Assigned task =>
Please give an exact transcription of the lines below, from the one that contains "ChatGPT从哪来？" to the very last, with no other lines.

Information supplied =>
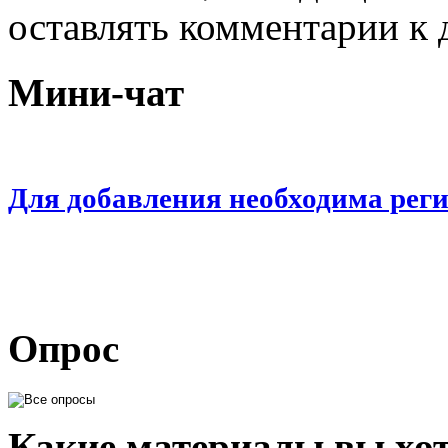
оставлять комментарии к 
Мини-чат
Для добавления необходима рег
Опрос
Какие материалы вы хот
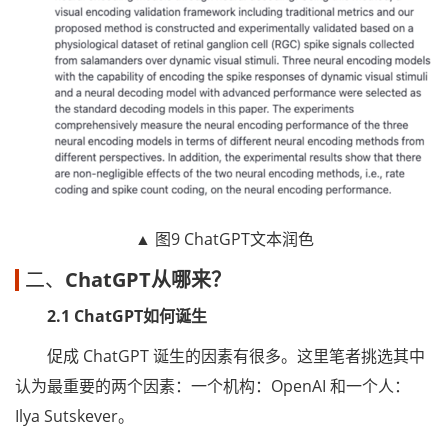
▲ 图9 ChatGPT文本润色
二、
ChatGPT从哪来？
2.1 ChatGPT如何诞生
促成 ChatGPT 诞生的因素有很多。这里笔者挑选其中
认为最重要的两个因素：一个机构：OpenAI 和一个人：
Ilya Sutskever。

Answer to this exercise =>
ChatGPT从哪来？
2.1 ChatGPT如何诞生
促成 ChatGPT 诞生的因素有很多。这里笔者挑选其中
认为最重要的两个因素：一个机构：OpenAI 和一个人：
Ilya Sutskever。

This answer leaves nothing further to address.